Results of experimental and theoretical investigations are presented on heavily irradiated natural and synthetic NaCl crystals in the temperature range where anion defects are mobile. They give a strong evidence for the formation of vacancy voids, which cannot be explained by the Jain–Lidiard model used up to date for description of metal colloids and dislocation loops formed in ionic crystals during earlier stages of irradiation. We consider an additional set of reactions between experimentally observed extended defects (metal colloids, gas bubbles and voids) and point defects. The latter include F and H centers that are the primary defects produced by irradiation, and cation vacancies (with a trapped hole) that are secondary defects, produced in the process of dislocation climb due to absorption of extra H centers.

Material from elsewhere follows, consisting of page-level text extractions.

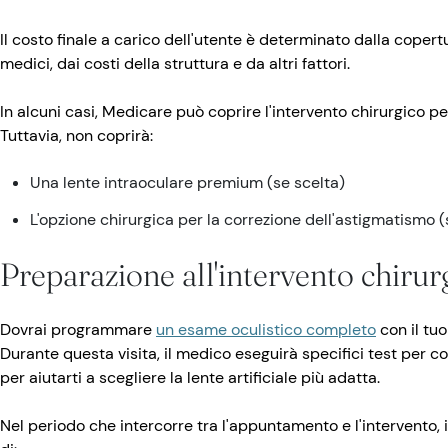
Il costo finale a carico dell'utente è determinato dalla copert
medici, dai costi della struttura e da altri fattori.
In alcuni casi, Medicare può coprire l'intervento chirurgico per
Tuttavia, non coprirà:
Una lente intraoculare premium (se scelta)
L'opzione chirurgica per la correzione dell'astigmatismo (
Preparazione all'intervento chirur
Dovrai programmare
un esame oculistico completo
con il tuo
Durante questa visita, il medico eseguirà specifici test per co
per aiutarti a scegliere la lente artificiale più adatta.
Nel periodo che intercorre tra l'appuntamento e l'intervento, 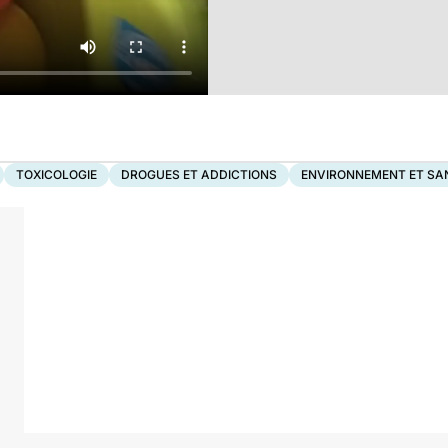
TOXICOLOGIE
DROGUES ET ADDICTIONS
ENVIRONNEMENT ET SA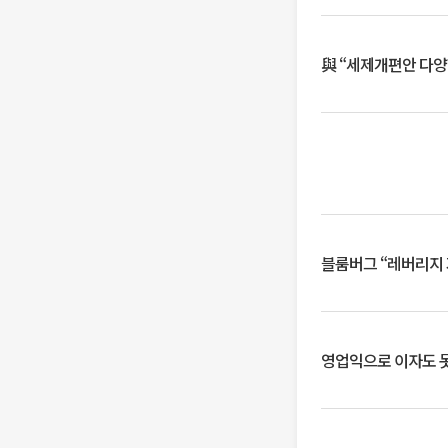
與 “세제개편안 다양
블룸버그 “레버리지 
영업익으로 이자도 못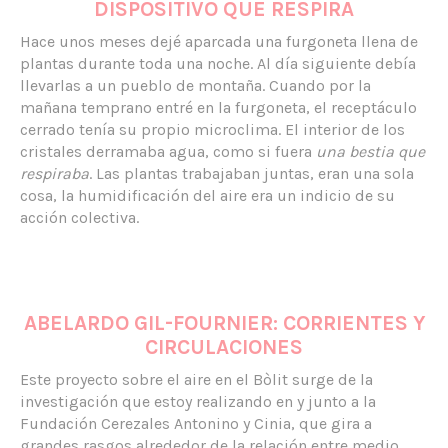
DISPOSITIVO QUE RESPIRA
Hace unos meses dejé aparcada una furgoneta llena de
plantas durante toda una noche. Al día siguiente debía
llevarlas a un pueblo de montaña. Cuando por la
mañana temprano entré en la furgoneta, el receptáculo
cerrado tenía su propio microclima. El interior de los
cristales derramaba agua, como si fuera
una bestia que
respiraba
. Las plantas trabajaban juntas, eran una sola
cosa, la humidificación del aire era un indicio de su
acción colectiva.
ABELARDO GIL-FOURNIER: CORRIENTES Y
CIRCULACIONES
Este proyecto sobre el aire en el Bòlit surge de la
investigación que estoy realizando en y junto a la
Fundación Cerezales Antonino y Cinia, que gira a
grandes rasgos alrededor de la relación entre medio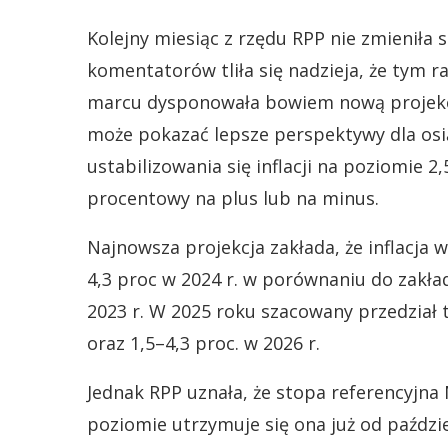
Kolejny miesiąc z rzędu RPP nie zmienił
komentatorów tliła się nadzieja, że tym 
marcu dysponowała bowiem nową projekcją i
może pokazać lepsze perspektywy dla osiąg
ustabilizowania się inflacji na poziomie 2
procentowy na plus lub na minus.
Najnowsza projekcja zakłada, że inflacja 
4,3 proc w 2024 r. w porównaniu do zakłada
2023 r. W 2025 roku szacowany przedział t
oraz 1,5–4,3 proc. w 2026 r.
Jednak RPP uznała, że stopa referencyjna
poziomie utrzymuje się ona już od paździe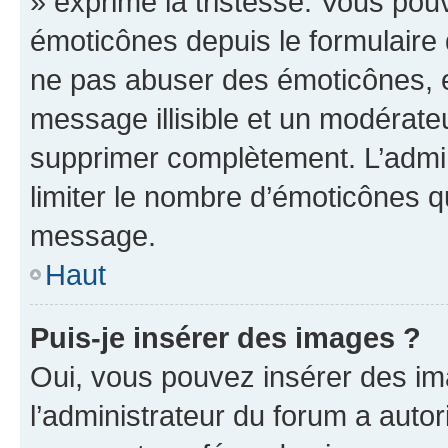
» exprime la tristesse. Vous pou
émoticônes depuis le formulaire
ne pas abuser des émoticônes, 
message illisible et un modérateu
supprimer complètement. L’admi
limiter le nombre d’émoticônes q
message.
Haut
Puis-je insérer des images ?
Oui, vous pouvez insérer des i
l’administrateur du forum a autori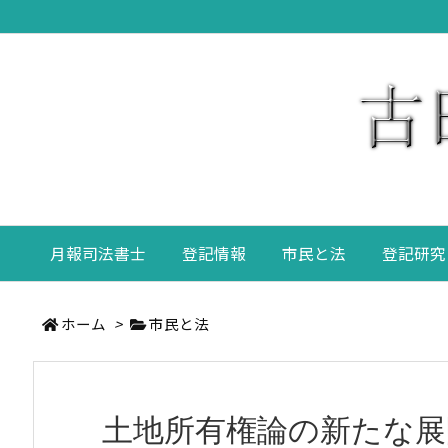
月報司法書士
登記情報
市民と法
登記研究
ホーム
>
市民と法
土地所有権論の新たな展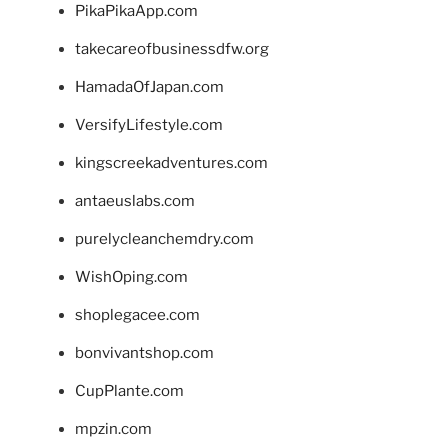
PikaPikaApp.com
takecareofbusinessdfw.org
HamadaOfJapan.com
VersifyLifestyle.com
kingscreekadventures.com
antaeuslabs.com
purelycleanchemdry.com
WishOping.com
shoplegacee.com
bonvivantshop.com
CupPlante.com
mpzin.com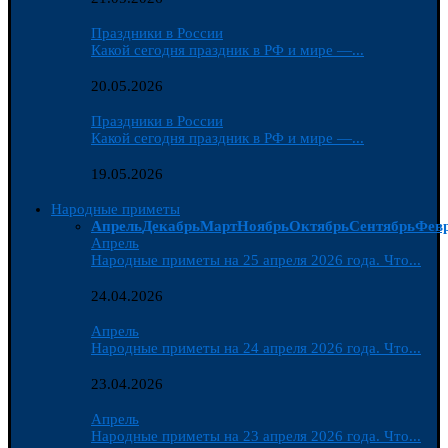
Праздники в России
Какой сегодня праздник в РФ и мире —...
20.05.2026
Праздники в России
Какой сегодня праздник в РФ и мире —...
19.05.2026
Народные приметы
Апрель
Декабрь
Март
Ноябрь
Октябрь
Сентябрь
Фев
Апрель
Народные приметы на 25 апреля 2026 года. Что...
24.04.2026
Апрель
Народные приметы на 24 апреля 2026 года. Что...
23.04.2026
Апрель
Народные приметы на 23 апреля 2026 года. Что...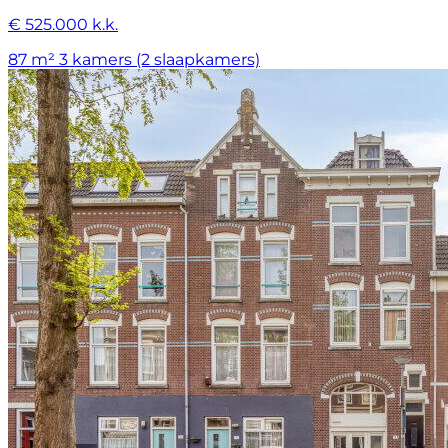
€ 525.000 k.k.
87 m²
3 kamers (2 slaapkamers)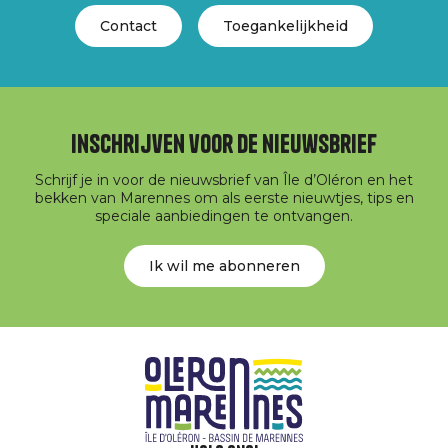
Contact
Toegankelijkheid
Inschrijven voor de nieuwsbrief
Schrijf je in voor de nieuwsbrief van Île d’Oléron en het
bekken van Marennes om als eerste nieuwtjes, tips en
speciale aanbiedingen te ontvangen.
Ik wil me abonneren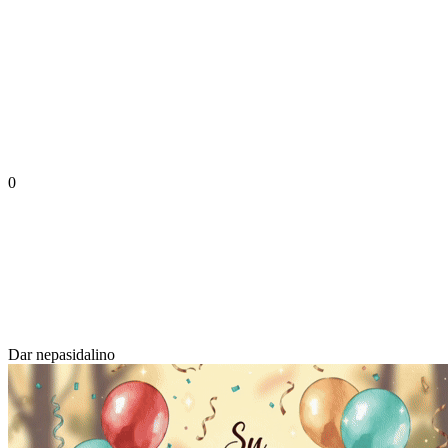
0
Dar nepasidalino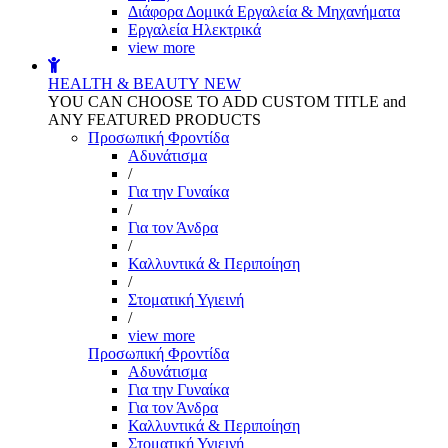
Διάφορα Δομικά Εργαλεία & Μηχανήματα
Εργαλεία Ηλεκτρικά
view more
HEALTH & BEAUTY
NEW
YOU CAN CHOOSE TO ADD CUSTOM TITLE and
ANY FEATURED PRODUCTS
Προσωπική Φροντίδα
Αδυνάτισμα
/
Για την Γυναίκα
/
Για τον Άνδρα
/
Καλλυντικά & Περιποίηση
/
Στοματική Υγιεινή
/
view more
Προσωπική Φροντίδα
Αδυνάτισμα
Για την Γυναίκα
Για τον Άνδρα
Καλλυντικά & Περιποίηση
Στοματική Υγιεινή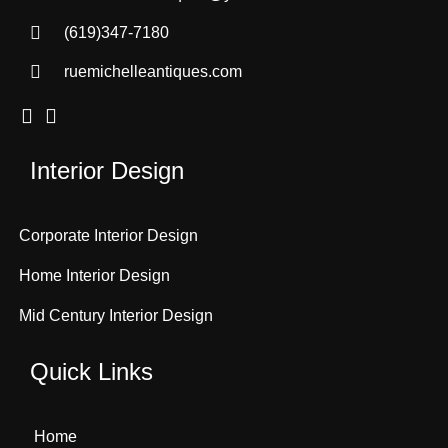
(619)347-7180
ruemichelleantiques.com
Interior Design
Corporate Interior Design
Home Interior Design
Mid Century Interior Design
Quick Links
Home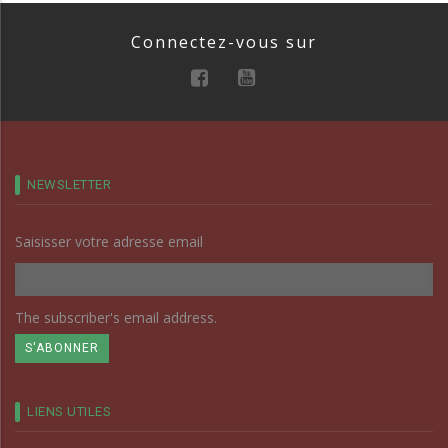
Connectez-vous sur
NEWSLETTER
Saisisser votre adresse email
The subscriber's email address.
LIENS UTILES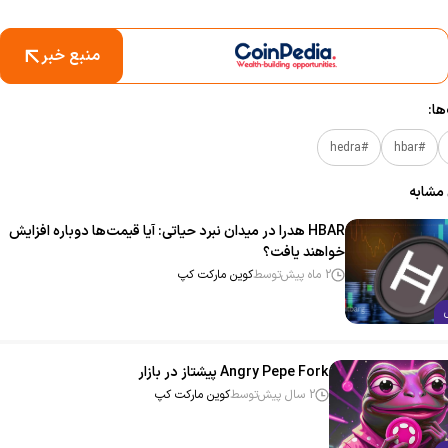
منبع خبر
ا:
#hedra
#hbar
 مشابه
HBAR هدرا در میدان نبرد حیاتی: آیا قیمت‌ها دوباره افزایش
خواهند یافت؟
2 ماه پیش
توسط
کوین مارکت کپ
Angry Pepe Fork پیشتاز در بازار
2 سال پیش
توسط
کوین مارکت کپ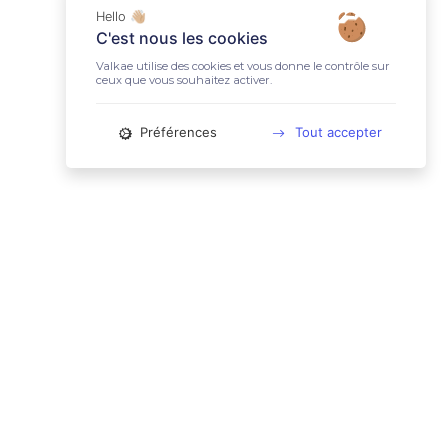
Hello 👋🏼
C'est nous les cookies
Valkae utilise des cookies et vous donne le contrôle sur
ceux que vous souhaitez activer.
Préférences
Tout accepter
📚 LIENS UTILES
Conditions Générales d'Utilisation
Mentions légales
Politique relative aux cookies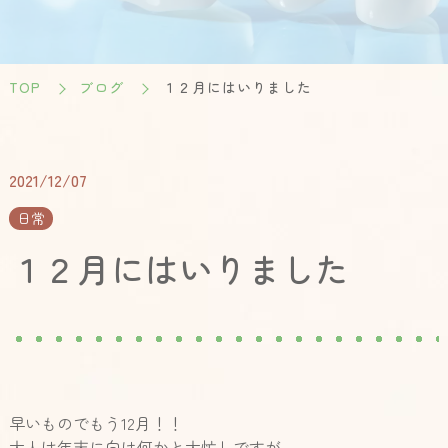
TOP
ブログ
１２月にはいりました
2021/12/07
日常
１２月にはいりました
早いものでもう
12
月！！
大人は年末に向け何かと大忙しですが、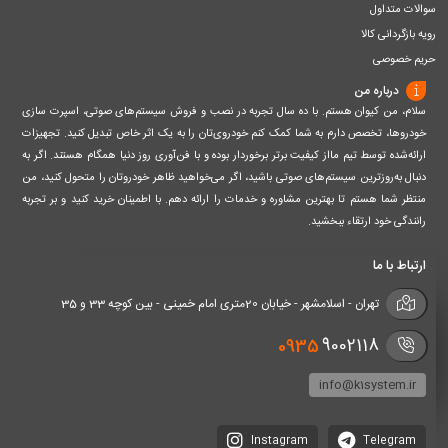
سوالات متداول
رویه بازگردانی کالا
حریم خصوصی
درباره من
سلام، من کیوان هستم. با ده سال تجربه در نصب و فروش سیستم‌های صوتی، اسپرت سازی
خودروها، تخصص دارم به شما کمک کنم خودروی‌تان را به یک اثر خاص تبدیل کنید. تجهیزات
ارائه‌شده توسط تیم مااز کیفیت برتر برخوردار بوده و با فن‌آوری روز دنیا همگام هستند. اگر به
دنبال به‌روزترین سیستم‌های صوتی باشید، اگر می‌خواهید ظاهر خودروتان را متحول کنید، من
منتظر شما هستم تا بهترین مشاوره و خدمات را ارائه دهم. با اطمینان خرید کنید و بر تجربه
رانندگی خود ارتقاء ببخشید.
ارتباط با ما
تهران - اسلامشهر - خیابان 20متری امام خمینی - بین کوچه 33 و 35
0935
9002118
info@k1system.ir
Instagram
Telegram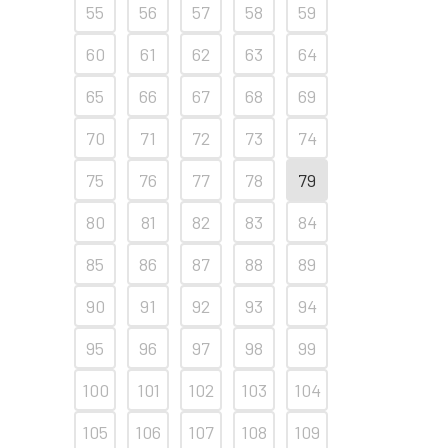
55
56
57
58
59
60
61
62
63
64
65
66
67
68
69
70
71
72
73
74
75
76
77
78
79
80
81
82
83
84
85
86
87
88
89
90
91
92
93
94
95
96
97
98
99
100
101
102
103
104
105
106
107
108
109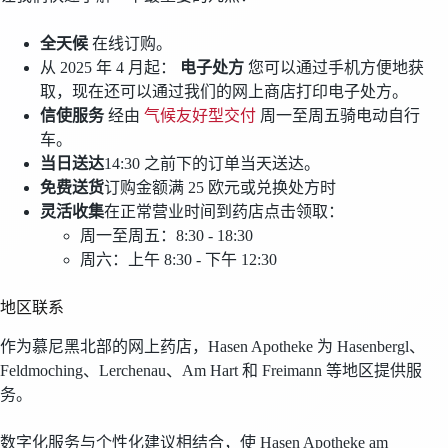
全天候
在线订购。
从 2025 年 4 月起：
电子处方
您可以通过手机方便地获
取，现在还可以通过我们的网上商店打印电子处方。
信使服务
经由
气候友好型交付
周一至周五骑电动自行
车。
当日送达
14:30 之前下的订单当天送达。
免费送货
订购金额满 25 欧元或兑换处方时
灵活收集
在正常营业时间到药店点击领取：
周一至周五：8:30 - 18:30
周六：上午 8:30 - 下午 12:30
地区联系
作为慕尼黑北部的网上药店，Hasen Apotheke 为 Hasenbergl、
Feldmoching、Lerchenau、Am Hart 和 Freimann 等地区提供服
务。
数字化服务与个性化建议相结合，使 Hasen Apotheke am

We show that highly overpressurized bubbles of fluid halogen are strongly biased for absorption of H centers, which makes them grow via punching out interstitial dislocation loops. The loops grow and produce cation vacancies that are subsequently trapped at the incoherent colloids together with extra F centers giving rise to the colloid–void transition. Elastic interaction between extended defects and point defects is shown to play a major role, since it determines the bias factors of extended defects, which is a major driving force of the microstructural evolution under irradiation. A quantitative comparison of the new model for radiation damage in NaCl with experimental data is presented. Mean sizes and volume fractions of all types of observed defects are calculated. It is shown that voids formed due to agglomeration of F centers and cation vacancies can grow to the dimensions exceeding the mean distance between colloids and bubbles, eventually absorbing them, hence, bringing the halogen gas and metal to a back reaction. Impurities play a major role in the void development with increasing irradiation dose, which strongly affects the radiation stability of NaCl.